_Transcribed page contents_.
···

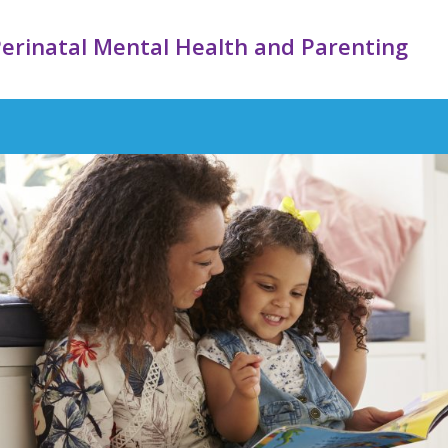
erinatal Mental Health and Parenting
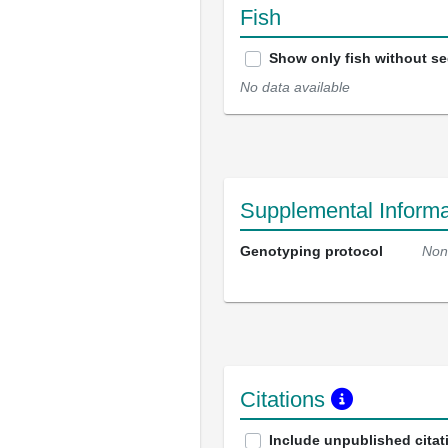
Fish
Show only fish without s
No data available
Supplemental Informa
Genotyping protocol
Non
Citations
Include unpublished citat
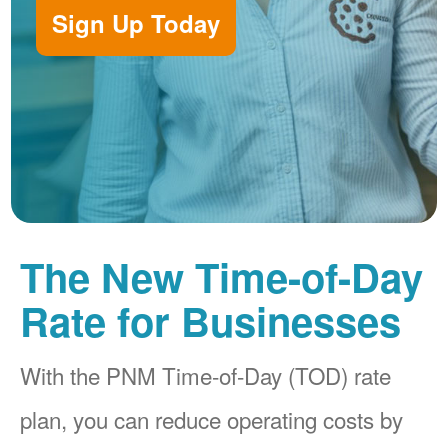
Sign Up Today
The New Time-of-Day
Rate for Businesses
With the PNM Time-of-Day (TOD) rate
plan, you can reduce operating costs by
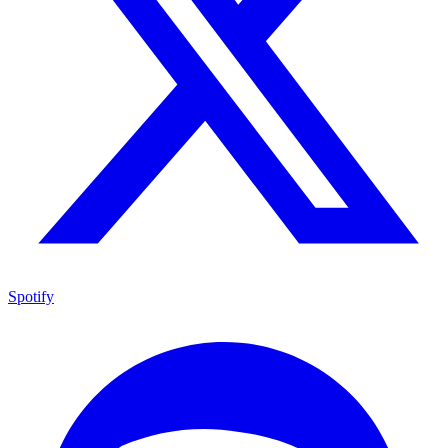
Spotify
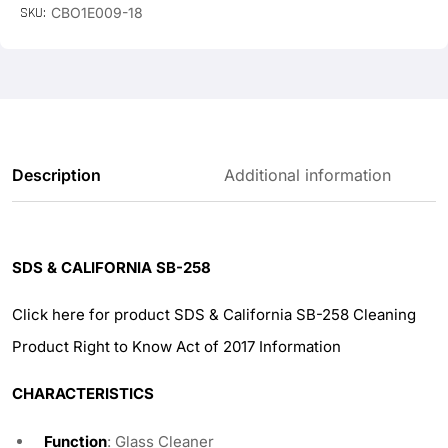
SKU:
CBO1E009-18
Description
Additional information
SDS & CALIFORNIA SB-258
Click here for product SDS & California SB-258 Cleaning
Product Right to Know Act of 2017 Information
CHARACTERISTICS
Function
: Glass Cleaner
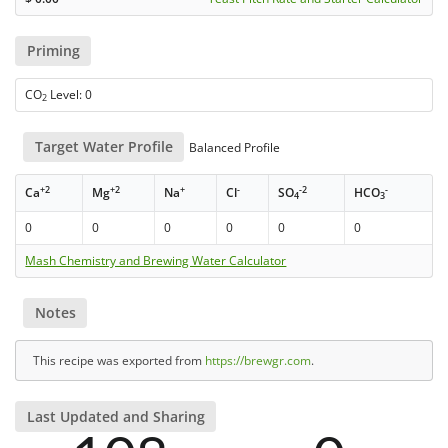
Priming
CO
Level: 0
2
Target Water Profile
Balanced Profile
+2
+2
+
-
-2
-
Ca
Mg
Na
Cl
SO
HCO
4
3
0
0
0
0
0
0
Mash Chemistry and Brewing Water Calculator
Notes
This recipe was exported from
https://brewgr.com
.
Last Updated and Sharing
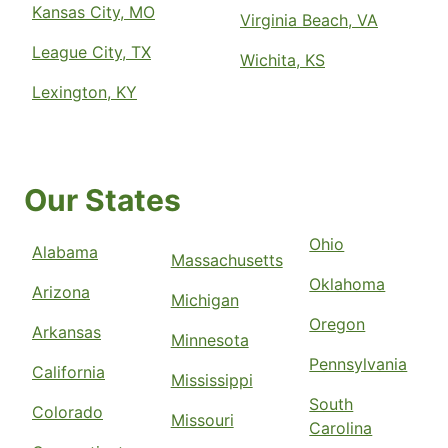
Kansas City, MO
Virginia Beach, VA
League City, TX
Wichita, KS
Lexington, KY
Our States
Ohio
Alabama
Massachusetts
Oklahoma
Arizona
Michigan
Oregon
Arkansas
Minnesota
Pennsylvania
California
Mississippi
South
Colorado
Missouri
Carolina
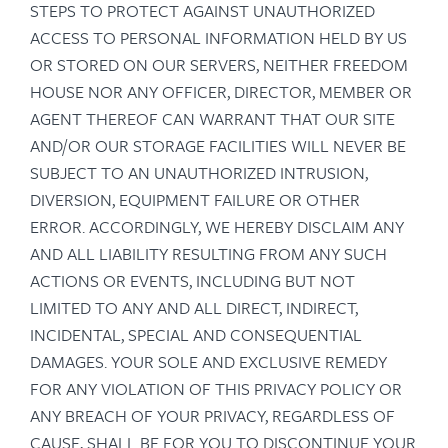
STEPS TO PROTECT AGAINST UNAUTHORIZED
ACCESS TO PERSONAL INFORMATION HELD BY US
OR STORED ON OUR SERVERS, NEITHER FREEDOM
HOUSE NOR ANY OFFICER, DIRECTOR, MEMBER OR
AGENT THEREOF CAN WARRANT THAT OUR SITE
AND/OR OUR STORAGE FACILITIES WILL NEVER BE
SUBJECT TO AN UNAUTHORIZED INTRUSION,
DIVERSION, EQUIPMENT FAILURE OR OTHER
ERROR. ACCORDINGLY, WE HEREBY DISCLAIM ANY
AND ALL LIABILITY RESULTING FROM ANY SUCH
ACTIONS OR EVENTS, INCLUDING BUT NOT
LIMITED TO ANY AND ALL DIRECT, INDIRECT,
INCIDENTAL, SPECIAL AND CONSEQUENTIAL
DAMAGES. YOUR SOLE AND EXCLUSIVE REMEDY
FOR ANY VIOLATION OF THIS PRIVACY POLICY OR
ANY BREACH OF YOUR PRIVACY, REGARDLESS OF
CAUSE, SHALL BE FOR YOU TO DISCONTINUE YOUR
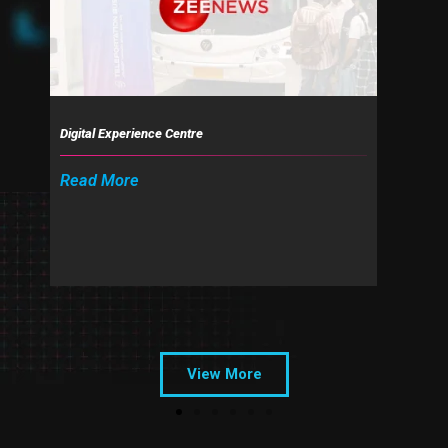
o
u
s
Digital Experience Centre
Read More
View More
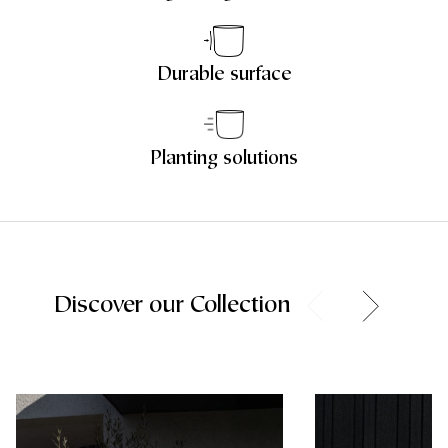
Durable surface
Planting solutions
Discover our Collection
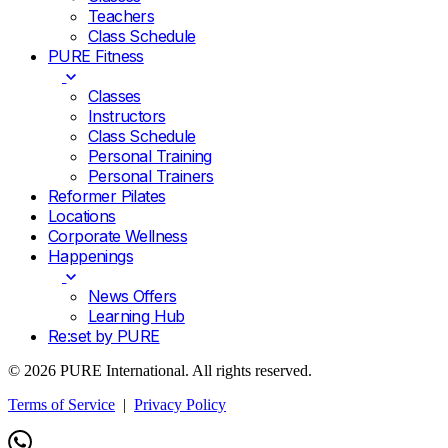
Teachers
Class Schedule
PURE Fitness
Classes
Instructors
Class Schedule
Personal Training
Personal Trainers
Reformer Pilates
Locations
Corporate Wellness
Happenings
News Offers
Learning Hub
Re:set by PURE
© 2026 PURE International. All rights reserved.
Terms of Service
|
Privacy Policy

···

_Activity_. Above are the records; return the lines in them from the one with "DAMAGES. YOUR SOLE AND EXCLUSIVE REMEDY" to the one with "Corporate Wellness", inclusive, exactly and without images.

_Your response_.
DAMAGES. YOUR SOLE AND EXCLUSIVE REMEDY
FOR ANY VIOLATION OF THIS PRIVACY POLICY OR
ANY BREACH OF YOUR PRIVACY, REGARDLESS OF
CAUSE, SHALL BE FOR YOU TO DISCONTINUE YOUR
o
u
s
Digital Experience Centre
Read More
View More
Durable surface
Planting solutions
Discover our Collection
Teachers
Class Schedule
PURE Fitness
Classes
Instructors
Class Schedule
Personal Training
Personal Trainers
Reformer Pilates
Locations
Corporate Wellness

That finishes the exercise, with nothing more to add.